Long Quaternary terrestrial records with multiple glacial-interglacial oscillations: e.g. (i) Funza, Bogotá-Colombia; (ii) Tenaghi Philippon, north-eastern Greece; (iii) Lynch's crater, Queensland-Australia; (iv) Monticchio, south Italy; (v) Ioannina, north-western Greece. Variability on the vegetation responses. Correlation of terrestrial long-cores with marine records, and with isolated interglacial periods.
Pollen: principles of pollen analysis. Pollen diagrams. Pollen sums. Databases.
Practical - data presentation introduction to psimpoll. Description of laboratory techniques and preparation procedures.
Global Quaternary palaeoecology: key sites for the last glacial-interglacial transition. Forcing factors for vegetation and environmental change: e.g. fire in Patagonia, soil in Hungary, climate variability in Sahara. Packrat middens. Glacial-interglacial transition in the tropics.
Practical - Pollen (cont.): Pollen counting: calculating percentages and confidence intervals.
Palaeogenetics, molecular clocks and aDNA
Pollen (cont.): Interpretation of pollen diagrams: pollen production, dispersal and transport to basins; pollen taphonomy and preservation. Vegetation changes during glacial and interglacial periods.
Practical - Introduction to Tilia.
Refugia: origins and definition. Types of refugia: altitudinal, cryptic, tropical and Holocene refugia. Fossil and molecular evidence. The role of mid-latitudes. Species responses.
Establishing the chronology: radiocarbon dating, radiocarbon ages and terminology. Dating the recent past with 14C.
Practical - Calibration and calibration curves, age estimators. Calibration programs: BCal, CALIB y CALIBomb.
Communities: historical thinking Darwin, Clements, Gleason. Evidence from the palaeorecord: variable behaviour, non-analogue communities. Vegetation maps in North America and Europe. Intermingled fauna.

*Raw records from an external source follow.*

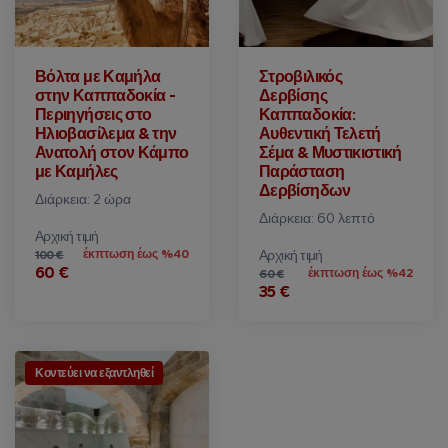
Βόλτα με Καμήλα
Στροβιλικός
στην Καππαδοκία -
Δερβίσης
Περιηγήσεις στο
Καππαδοκία:
Ηλιοβασίλεμα & την
Αυθεντική Τελετή
Ανατολή στον Κάμπο
Σέμα & Μυστικιστική
με Καμήλες
Παράσταση
Δερβίσηδων
Διάρκεια: 2 ώρα
Διάρκεια: 60 λεπτό
Αρχική τιμή
έκπτωση έως %40
Αρχική τιμή
100 €
60 €
έκπτωση έως %42
60 €
35 €
Κοντεύει να εξαντληθεί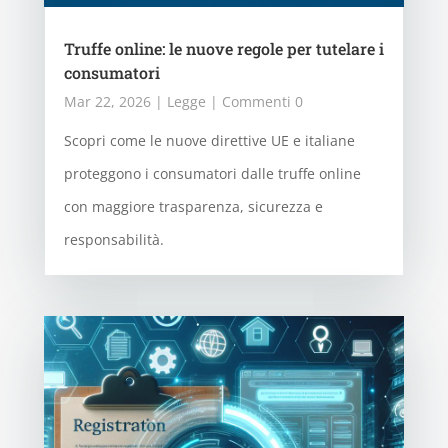
Truffe online: le nuove regole per tutelare i
consumatori
Mar 22, 2026
|
Legge
| Commenti 0
Scopri come le nuove direttive UE e italiane
proteggono i consumatori dalle truffe online
con maggiore trasparenza, sicurezza e
responsabilità.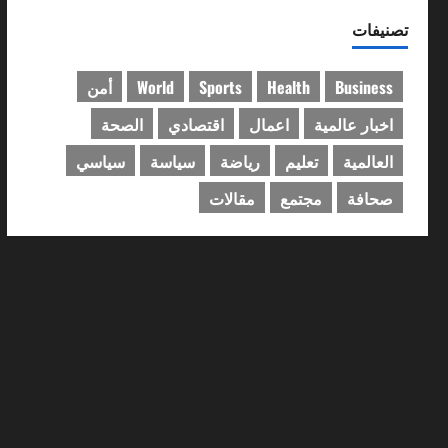
تصنيفات
أمن
World
Sports
Health
Business
الصحة
اقتصادي
اعمال
اخبار عالمية
سياسي
سياسة
رياضة
تعليم
العالمية
مقالات
مجتمع
صحافة
مجتمع
𝐦𝐢𝐬𝐬𝐢𝐨𝐧 𝐝𝐞 𝐬𝐮𝐢𝐯𝐢 𝐝𝐞𝐬
𝐮𝐯𝐫𝐚𝐠𝐞𝐬 𝐡𝐲𝐝𝐫𝐚𝐮𝐥𝐢𝐪𝐮𝐞𝐬
𝐥’𝐄𝐬𝐭 𝐝𝐮 𝐩𝐚𝐲𝐬 𝐬𝐞
𝐩𝐨𝐮𝐫𝐬𝐮𝐢s
0
Djazouli
16 يونيو 2025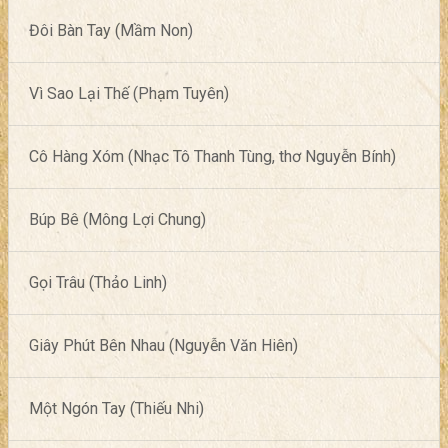
Đôi Bàn Tay (Mầm Non)
Vì Sao Lại Thế (Phạm Tuyên)
Cô Hàng Xóm (Nhạc Tô Thanh Tùng, thơ Nguyễn Bính)
Búp Bê (Mông Lợi Chung)
Gọi Trâu (Thảo Linh)
Giây Phút Bên Nhau (Nguyễn Văn Hiên)
Một Ngón Tay (Thiếu Nhi)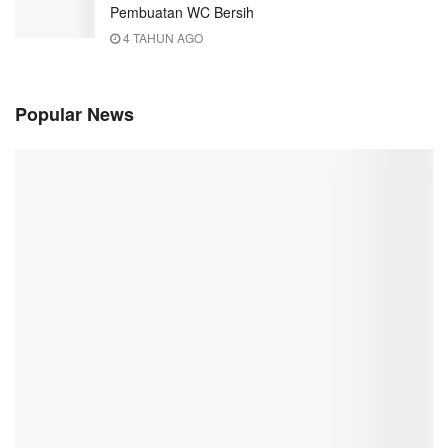
Pembuatan WC Bersih
4 TAHUN AGO
Popular News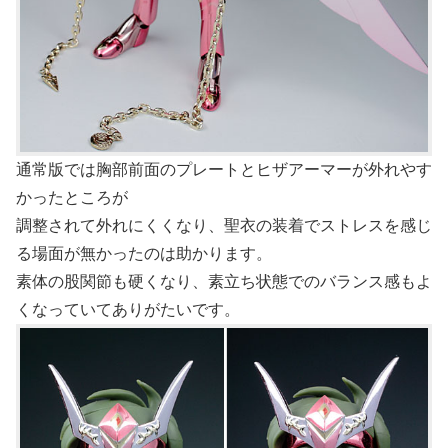
通常版では胸部前面のプレートとヒザアーマーが外れやす
かったところが
調整されて外れにくくなり、聖衣の装着でストレスを感じ
る場面が無かったのは助かります。
素体の股関節も硬くなり、素立ち状態でのバランス感もよ
くなっていてありがたいです。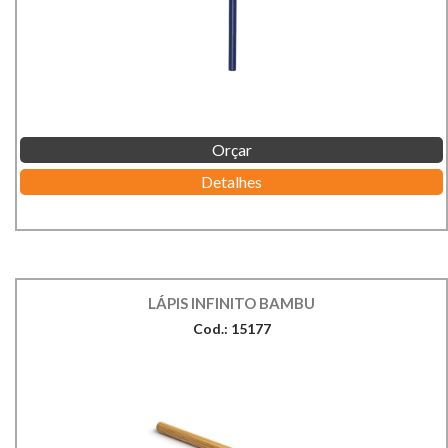
Orçar
Detalhes
LÁPIS INFINITO BAMBU
Cod.: 15177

Turnover.
Age-depth models: construction, selection and pitfalls. Calculating concentration and accumulation rates: errors and confidence intervals.

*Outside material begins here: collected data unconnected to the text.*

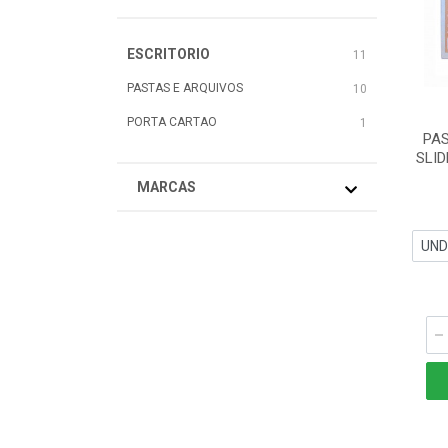
ESCRITORIO
11
PASTAS E ARQUIVOS
10
PORTA CARTAO
1
PAS
SLID
MARCAS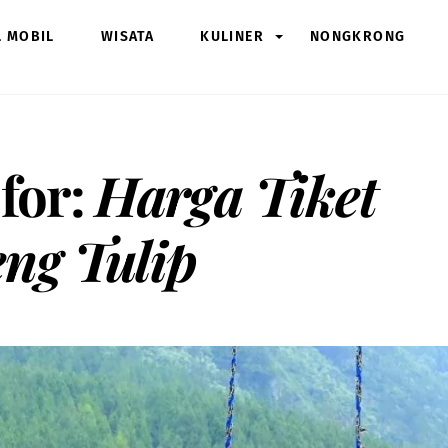
L MOBIL
WISATA
KULINER
NONGKRONG
 for:
Harga Tiket
ng Tulip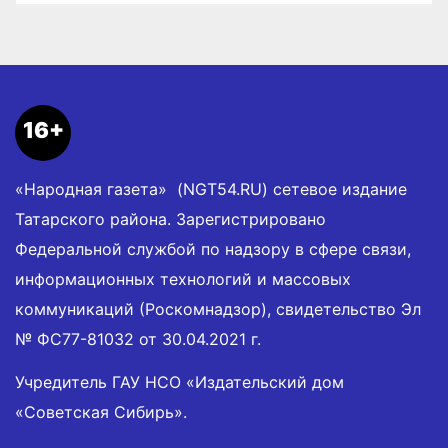
16+
«Народная газета» (NGT54.RU) сетевое издание
Татарского района. Зарегистрировано
Федеральной службой по надзору в сфере связи,
информационных технологий и массовых
коммуникаций (Роскомнадзор), свидетельство Эл
№ ФС77-81032 от 30.04.2021 г.
Учредитель ГАУ НСО «Издательский дом
«Советская Сибирь».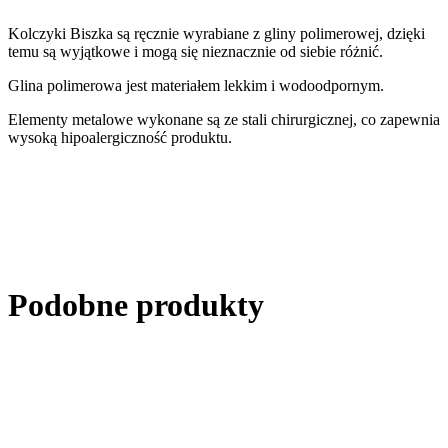
Kolczyki Biszka są ręcznie wyrabiane z gliny polimerowej, dzięki
temu są wyjątkowe i mogą się nieznacznie od siebie różnić.
Glina polimerowa jest materiałem lekkim i wodoodpornym.
Elementy metalowe wykonane są ze stali chirurgicznej, co zapewnia
wysoką hipoalergiczność produktu.
Podobne produkty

Practical - Calibration and age-depth models: construction, selection and pitfalls.
Plant migration. Movement of taxa on long-timescales. Pollen evidence for migration on glacial-interglacial timescales. Rates of migrations. Factors that enable migration.
Practical - Reservoir effect and correction of 14C ages. Age-depth models using clam and Bacon.

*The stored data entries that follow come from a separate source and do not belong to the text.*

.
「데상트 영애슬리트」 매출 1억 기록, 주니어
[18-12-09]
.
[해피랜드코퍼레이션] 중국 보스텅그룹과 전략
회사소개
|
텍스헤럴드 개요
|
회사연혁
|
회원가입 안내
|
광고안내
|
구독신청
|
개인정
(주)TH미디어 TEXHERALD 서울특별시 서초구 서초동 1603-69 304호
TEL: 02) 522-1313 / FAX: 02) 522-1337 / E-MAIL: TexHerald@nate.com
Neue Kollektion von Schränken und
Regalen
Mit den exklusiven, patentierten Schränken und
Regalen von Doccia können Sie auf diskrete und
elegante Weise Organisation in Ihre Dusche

Quaternary extinctions. Tree extinctions, large vertebrates, historical extinctions. Causes.
Analysis of stratigraphical data. Zonation: methods and implementation. Rate of change.
Practical - Examples of palaeoecological use of zonation and rate of change analysis.
Evolution. The role of Quaternary palaeoecology (last 2 Myr) for understanding evolutionary patterns. Historical background: diversity, Linnaeus, Lyell, Agassiz, Darwin, Mayr. The fossil evidence. Phylogenetic and fossil DNA contributions. Organism responses to environmental change: stasis, extinctions, evolution, speciation. Significance of the Quaternary in the evolutionary patterns.
Ordination methods: principal component analysis (PCA) and detrended correspondance analysis (DCA). Rate of change. Diversity estimates: palynological richness: gamma diversity or within landscape diversity; compositional change: beta diversity, diversity between habitats or communities within a landscape.
Practical - Examples of palaeoecological use of ordination techniques. Rarefaction analysis and detrended canonical correspondence analysis (DCCA).
What's up? Databases. Quantitative vegetation reconstructions. Vegetation modelling. Palaeoecology and palaeogenetic. Latinoamérica: dónde estamos?